# Document loaders

We will examine how to load and split popular file formats. The purpose of is to insert these documents into a vector database for semantic searches.

In [1]:
# Download the NLTK data
import nltk
nltk.download('punkt_tab')
nltk.download('averaged_perceptron_tagger_eng')

[nltk_data] Downloading package punkt_tab to /home/cmlee/nltk_data...
[nltk_data]   Package punkt_tab is already up-to-date!
[nltk_data] Downloading package averaged_perceptron_tagger_eng to
[nltk_data]     /home/cmlee/nltk_data...
[nltk_data]   Package averaged_perceptron_tagger_eng is already up-to-
[nltk_data]       date!


True

In [2]:
# Imports
import json, random
from langchain_community.document_loaders import UnstructuredEPubLoader, UnstructuredExcelLoader, UnstructuredPowerPointLoader
from langchain_community.document_loaders import PyPDFLoader, Docx2txtLoader, JSONLoader, UnstructuredXMLLoader
from langchain_community.document_loaders import UnstructuredEmailLoader
from langchain_text_splitters import RecursiveCharacterTextSplitter, RecursiveJsonSplitter


# Create a text splitter

The purpose of splitting the text is to enable more precise search results by ensuring that each smaller segment captures relevant context within a larger document. When these text fragrments are used as context in prompts, they will not exceed the context window.

In [3]:
# TODO: Create a text splitter
chunk_size = 300
chunk_overlap = 50

text_splitter = RecursiveCharacterTextSplitter(chunk_size=chunk_size, chunk_overlap=chunk_overlap)

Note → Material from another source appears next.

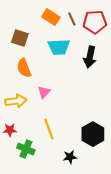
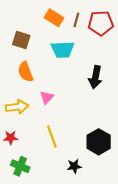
brown line: (72, 19) -> (76, 20), turned 40
black arrow: (90, 57) -> (95, 77), moved
green cross: (26, 149) -> (20, 166), moved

## Loading and splitting documents

Documents can be loaded and split either as a single or as elements eg pages, individual slides, spreadsheet, etc. Set the `mode` arguemnt to
- `single` - load the entire document as a single object default for most loaders
- `multi`, `elements` - split the document into their respective elements eg pages, slides, etc.

In [4]:
def print_chunk_info(chunks):
   print(f'No of chunks: {len(chunks)}')
   idx = random.randrange(0, len(chunks))
   print(f'Chunk index: {idx}')
   print('Chunk details')
   for k, v in enumerate(chunks[idx]):
      print(f'\t{k} = {v}')

In [5]:
# TODO: Word doucment
# load the document
word_loader = Docx2txtLoader('./docs/SST RL Python Setup.docx')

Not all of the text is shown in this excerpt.